The Cover Your Area page talks about the technical side of things. People can purchase or otherwise construct their own receiver systems and feed the data to a server. Reading through the PDF of the project description, it looks like there's a receiver that measures radio frequencies, which when used in conjunction with electromagnetic fields generated by a lightning strike allows the position to be determined. This is some interesting stuff.
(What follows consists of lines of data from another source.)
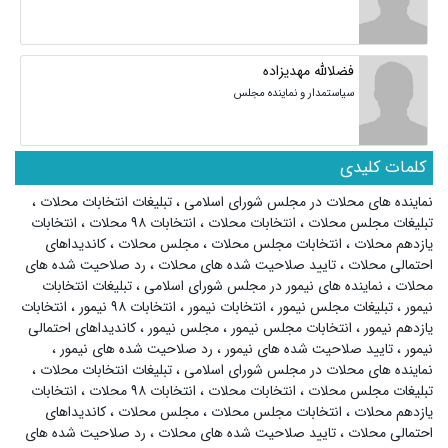
فضلالله مهدیزاده
سیاستمدار و نماینده مجلس
کلمات کلیدی
نماینده های محلات در مجلس شورای اسلامی
،
تبلیغات انتخابات محلات
،
تبلیغات مجلس محلات
،
انتخابات محلات
،
انتخابات ۹۸ محلات
،
انتخابات
یازدهم محلات
،
انتخابات مجلس محلات
،
مجلس محلات
،
کاندیداهای
احتمالی محلات
،
تایید صلاحیت شده های محلات
،
رد صلاحیت شده های
محلات
،
نماینده های نیمور در مجلس شورای اسلامی
،
تبلیغات انتخابات
نیمور
،
تبلیغات مجلس نیمور
،
انتخابات نیمور
،
انتخابات ۹۸ نیمور
،
انتخابات
یازدهم نیمور
،
انتخابات مجلس نیمور
،
مجلس نیمور
،
کاندیداهای احتمالی
نیمور
،
تایید صلاحیت شده های نیمور
،
رد صلاحیت شده های نیمور
،
نماینده های محلات در مجلس شورای اسلامی
،
تبلیغات انتخابات محلات
،
تبلیغات مجلس محلات
،
انتخابات محلات
،
انتخابات ۹۸ محلات
،
انتخابات
یازدهم محلات
،
انتخابات مجلس محلات
،
مجلس محلات
،
کاندیداهای
احتمالی محلات
،
تایید صلاحیت شده های محلات
،
رد صلاحیت شده های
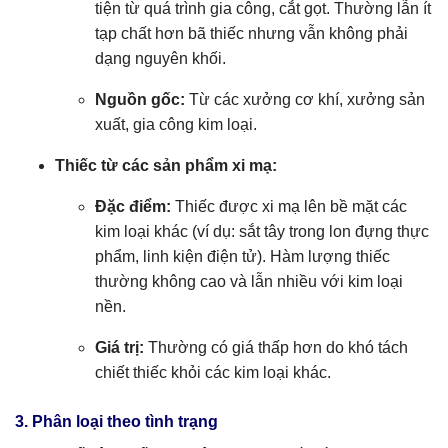
tiện từ quá trình gia công, cắt gọt. Thường lẫn ít
tạp chất hơn bã thiếc nhưng vẫn không phải
dạng nguyên khối.
Nguồn gốc:
Từ các xưởng cơ khí, xưởng sản
xuất, gia công kim loại.
Thiếc từ các sản phẩm xi mạ:
Đặc điểm:
Thiếc được xi mạ lên bề mặt các
kim loại khác (ví dụ: sắt tây trong lon đựng thực
phẩm, linh kiện điện tử). Hàm lượng thiếc
thường không cao và lẫn nhiều với kim loại
nền.
Giá trị:
Thường có giá thấp hơn do khó tách
chiết thiếc khỏi các kim loại khác.
3. Phân loại theo tình trạng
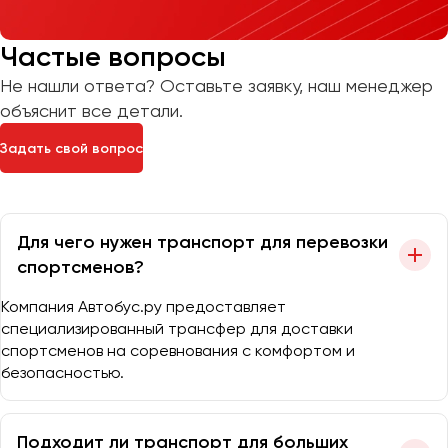
Частые вопросы
Не нашли ответа? Оставьте заявку, наш менеджер
объяснит все детали.
Задать свой вопрос
Для чего нужен транспорт для перевозки
спортсменов?
Компания Автобус.ру предоставляет
специализированный трансфер для доставки
спортсменов на соревнования с комфортом и
безопасностью.
Подходит ли транспорт для больших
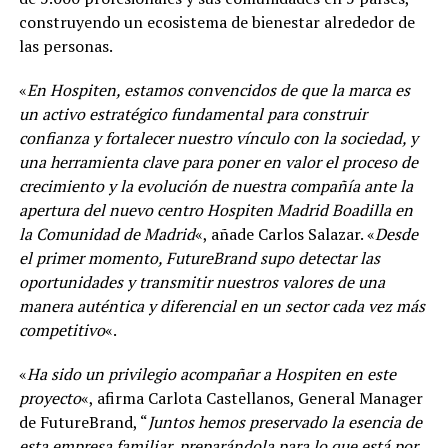
construyendo un ecosistema de bienestar alrededor de
las personas.
«
En Hospiten, estamos convencidos de que la marca es
un activo estratégico fundamental para construir
confianza y fortalecer nuestro vínculo con la sociedad, y
una herramienta clave para poner en valor el proceso de
crecimiento y la evolución de nuestra compañía ante la
apertura del nuevo centro Hospiten Madrid Boadilla en
la Comunidad de Madrid
«, añade Carlos Salazar. «
Desde
el primer momento, FutureBrand supo detectar las
oportunidades y transmitir nuestros valores de una
manera auténtica y diferencial en un sector cada vez más
competitivo
«.
«
Ha sido un privilegio acompañar a Hospiten en este
proyecto
«, afirma Carlota Castellanos, General Manager
de FutureBrand, “
Juntos hemos preservado la esencia de
esta empresa familiar, preparándola para lo que está por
I'm going to copy/paste a chunk from section 3.3 that explains some of this better than I could. If you have any questions beyond that I might be able to answer them. What I'd wager is happening is something along the lines of the following. Lightning strikes over the ocean and emits a radio signal at c (speed of light). This travels however far with a dissipating amplitude and reaches multiple receivers in different locations. These receivers have an amplifier that increase the signal to a usable level, records the data of the radio signal and whatever else it picks up. All receivers that pick up the given lightning strike from over the ocean have their data compiled and used to triangulate the location of that strike using the hyperbolic method that I quoted above.The TOA lightning location technique is based on the computations of
hyperbolic curves. The emitted radio signal of a lightning discharge is traveling through the air with the speed of light. This is approximately 300000 kilometers per second, or equivalently, 300 meters per microsecond. Each received signal gets a time stamp. Let
t_A (s) be the time stamp for signal s from station A. Time stamp t_A (s) is the Coordinated Universal Time (abbreviated UTC) in microseconds with an accuracy of +/- 1 microsecond. The difference of two time stamps for the same signal received by two different stations and the positions of these two stations define a hyperbolic curve.